[P] RNNs and Reinforcement learning
Keep in mind that I am still in the early phase of learning ML. I cannot disclose the exact task/problem I am working on (not related to NLP), but the below task captures the essence of it.
Input – A paragraph written in English.
Output – On a scale of 1-10 (continuous/not discrete scale) predict the level of English of each sentence. For example, My English is poor should score better than I have bad English. Even though both are grammatically correct.
Example input: Hey! how are you? It has been so long since I last saw you.
Example output: [5.544554, 5.890909] (made up numbers)
- Encode each word. (fixed length if that matters)
- Break paragraph into sentences, because prediction for a sentence will not depend upon other sentences.
- Pad every sentence so that they have same length.
- For every sentence:
i. Pass each word of the sentence to a RNN encoder, And extract the hidden state corresponding to the last word (before padding). (for example: Sentence: i am fine padded_word padded_word, RNN output: [A,B,C,D,E] so I extract RNN output/hidden_state C. (not sure if this is the right thing to do)
j. Pass this hidden state C to RNN decoder, which makes the prediction. This prediction leads to a reward.

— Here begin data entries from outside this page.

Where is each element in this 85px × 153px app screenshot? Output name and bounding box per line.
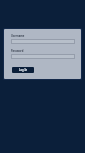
staticText: Log In [19,68,28,72]
button[interactable]: Log In [12,67,34,73]
staticText: Password [11,49,24,53]
button[interactable]: Username input [11,39,75,44]
button[interactable]: Password input [11,54,75,59]
staticText: Username [11,34,25,38]
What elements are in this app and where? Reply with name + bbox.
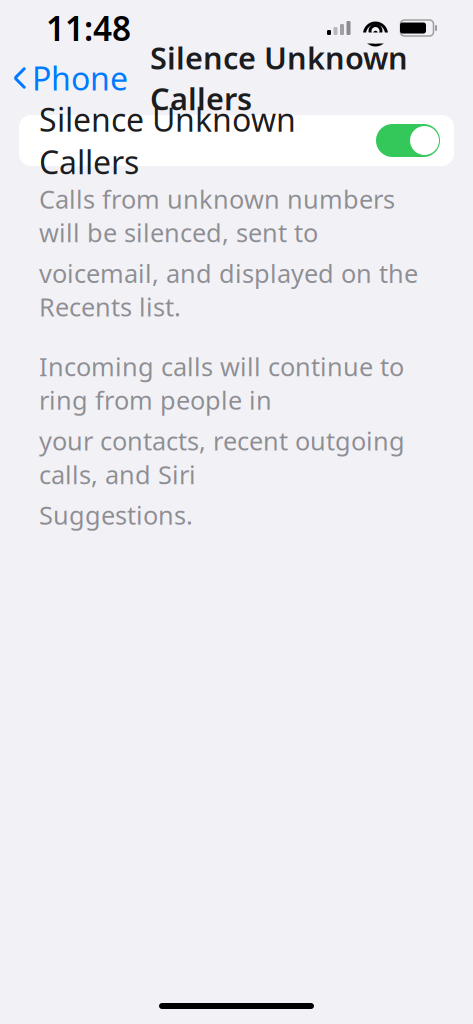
button[interactable]: Silence Unknown Callers [19, 115, 454, 166]
staticText: Suggestions. [39, 498, 193, 532]
staticText: Silence Unknown Callers [39, 98, 296, 183]
staticText: Silence Unknown Callers [150, 37, 408, 119]
staticText: your contacts, recent outgoing calls, an… [39, 424, 405, 491]
staticText: Calls from unknown numbers will be silen… [39, 182, 395, 249]
staticText: voicemail, and displayed on the Recents … [39, 256, 418, 324]
button[interactable]: Phone [0, 51, 128, 105]
staticText: Incoming calls will continue to ring fro… [39, 350, 404, 417]
staticText: 11:48 [46, 6, 131, 50]
staticText: Phone [32, 57, 128, 99]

- Use PPO (proximal policy optimization).
I hope this is clear and am sorry for being so vague about my problem. If it matters, I have a few fully connected layers between encoder and decoder.
So, is this the best approach for this problem?
Does PPO works well with RNNs?
Also, what might be the reason that the network is not learning even when I am using normalized environment?
Any help would be highly appreciated.